The defendants comprised both military and non-military persons who had participated in large-scale massacres, governmental overthrow, and inciting war against other nations. They were:

  • Four former premiers: Hiranuma, Hirota, Koiso, Tojo;
  • Three former foreign ministers: Matsuoka, Shigemitsu, Togo
  • Four former war ministers: Araki, Hata, Itagaki, Minami
  • Two former navy ministers: Nagano, Shimada
  • Six former generals: Doihara, Kimura, Matsui, Muto, Sato, Umezu
  • Two former ambassadors: Oshima, Shiratori
  • Three former economic and financial leaders: Hoshino, Kaya, Suzuki
  • One imperial adviser: Kido
  • One radical theorist: Okawa
  • One admiral: Oka
  • One colonel: Hashimoto

When the last statement had been made, the verdicts were handed down:

Two (Yosuke Matsuoka and Osami Nagano) of the 28 defendants died of natural causes during the trial.

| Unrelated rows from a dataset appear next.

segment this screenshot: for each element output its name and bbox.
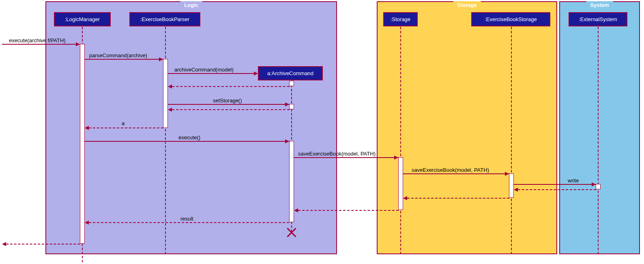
arrow-m9 bbox=[514, 184, 596, 185]
arrow-ret-ebs bbox=[407, 198, 509, 199]
external-system-participant: :ExternalSystem bbox=[569, 12, 627, 26]
msg-save-exercise-book-1: saveExerciseBook(model, PATH) bbox=[298, 151, 376, 157]
external-system-activation bbox=[596, 184, 601, 189]
arrow-head-m9 bbox=[592, 182, 596, 186]
msg-write: write bbox=[568, 177, 579, 184]
arrow-head-m3 bbox=[254, 71, 258, 76]
msg-return-a: a bbox=[122, 120, 125, 126]
arrow-head-r3 bbox=[168, 84, 172, 89]
logic-manager-participant: :LogicManager bbox=[54, 12, 111, 26]
storage-lifeline bbox=[400, 27, 401, 254]
archive-command-activation-1 bbox=[289, 81, 294, 86]
storage-label: Storage bbox=[453, 1, 481, 9]
archive-command-activation-2 bbox=[289, 104, 294, 109]
storage-participant: :Storage bbox=[383, 12, 418, 26]
system-label: System bbox=[586, 1, 613, 9]
exercise-book-storage-participant: :ExerciseBookStorage bbox=[471, 12, 550, 26]
msg-save-exercise-book-2: saveExerciseBook(model, PATH) bbox=[412, 167, 489, 173]
storage-box: Storage bbox=[377, 1, 557, 254]
arrow-head-r4 bbox=[168, 108, 172, 112]
arrow-head-m8 bbox=[505, 172, 509, 176]
arrow-m3 bbox=[168, 73, 257, 74]
arrow-head-ret-ext bbox=[514, 188, 518, 192]
msg-set-storage: setStorage() bbox=[213, 97, 242, 104]
arrow-head-ret-ebs bbox=[403, 196, 407, 200]
msg-parse-command: parseCommand(archive) bbox=[89, 52, 147, 58]
arrow-m8 bbox=[403, 173, 509, 174]
arrow-r3 bbox=[172, 86, 290, 87]
arrow-head-m6 bbox=[285, 139, 289, 143]
arrow-m6 bbox=[85, 141, 289, 142]
arrow-head-m1 bbox=[76, 42, 80, 46]
msg-result: result bbox=[180, 216, 193, 222]
system-box: System bbox=[559, 1, 640, 254]
external-system-lifeline bbox=[598, 27, 599, 254]
arrow-head-m7 bbox=[394, 156, 398, 160]
arrow-ret-storage bbox=[298, 210, 399, 211]
arrow-r10 bbox=[89, 222, 289, 223]
arrow-head-r5 bbox=[85, 126, 89, 130]
archive-command-participant: a:ArchiveCommand bbox=[258, 66, 323, 80]
msg-execute: execute() bbox=[178, 134, 200, 141]
arrow-m4 bbox=[168, 104, 289, 105]
arrow-m1 bbox=[2, 44, 79, 45]
sequence-diagram: Logic Storage System :LogicManager :Exer… bbox=[0, 0, 644, 264]
logic-manager-activation bbox=[80, 44, 85, 244]
arrow-head-final-ret bbox=[2, 242, 6, 246]
arrow-r5 bbox=[89, 128, 163, 128]
arrow-head-r10 bbox=[85, 221, 89, 225]
exercise-book-parser-participant: :ExerciseBookParser bbox=[129, 12, 200, 26]
logic-label: Logic bbox=[180, 1, 202, 9]
arrow-r4 bbox=[172, 109, 290, 110]
exercise-book-storage-lifeline bbox=[511, 27, 512, 254]
arrow-head-ret-storage bbox=[294, 208, 298, 212]
msg-archive-command: archiveCommand(model) bbox=[174, 67, 234, 73]
arrow-head-m4 bbox=[285, 102, 289, 106]
msg-execute-archive: execute(archive f/PATH) bbox=[9, 37, 66, 43]
exercise-book-storage-activation bbox=[509, 173, 514, 198]
arrow-m2 bbox=[85, 59, 163, 60]
archive-command-activation-3 bbox=[289, 141, 294, 222]
arrow-m7 bbox=[294, 157, 398, 158]
exercise-book-parser-activation bbox=[163, 59, 168, 128]
storage-activation bbox=[398, 157, 403, 210]
arrow-head-m2 bbox=[159, 57, 163, 61]
arrow-final-ret bbox=[6, 244, 80, 245]
arrow-ret-ext bbox=[518, 189, 596, 190]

One defendant (Shumei Okawa) had a mental breakdown on the first day of trial, was sent to a psychiatric ward and was released in 1948 a free man.

The remaining 25 were all found guilty, many of multiple counts.

  • 7 sentenced to hang (all found guilty of inciting or participating in mass-scale atrocities in addition to the original counts)
  • 16 sentenced to life imprisonment
    • 3 would die between 1949 and 1950 while imprisoned
    • 13 would be paroled between 1954 and 1956
  • 1 sentenced to 7 years in prison (died in prison in 1949)
  • 1 sentenced to 20 years in prison (paroled in 1950 and appointed foreign minister in 1954)

Overall, the defendants sentenced to prison would serve less than five years each for crimes against millions of people. Unlike the Nuremberg trials where justice was swift and the world watched to ensure the sentences were carried out, the Tokyo Trial defendants went largely unnoticed and their ultimate freedoms were granted without international scrutiny.